### Your task
Filter the entries below, keeping only lines with "para".

**** Task input ****

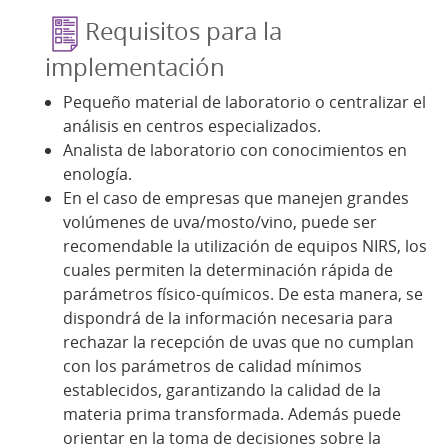
Requisitos para la
implementación
Pequeño material de laboratorio o centralizar el
análisis en centros especializados.
Analista de laboratorio con conocimientos en
enología.
En el caso de empresas que manejen grandes
volúmenes de uva/mosto/vino, puede ser
recomendable la utilización de equipos NIRS, los
cuales permiten la determinación rápida de
parámetros físico-químicos. De esta manera, se
dispondrá de la información necesaria para
rechazar la recepción de uvas que no cumplan
con los parámetros de calidad mínimos
establecidos, garantizando la calidad de la
materia prima transformada. Además puede
orientar en la toma de decisiones sobre la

****

### Reply
Requisitos para la
dispondrá de la información necesaria para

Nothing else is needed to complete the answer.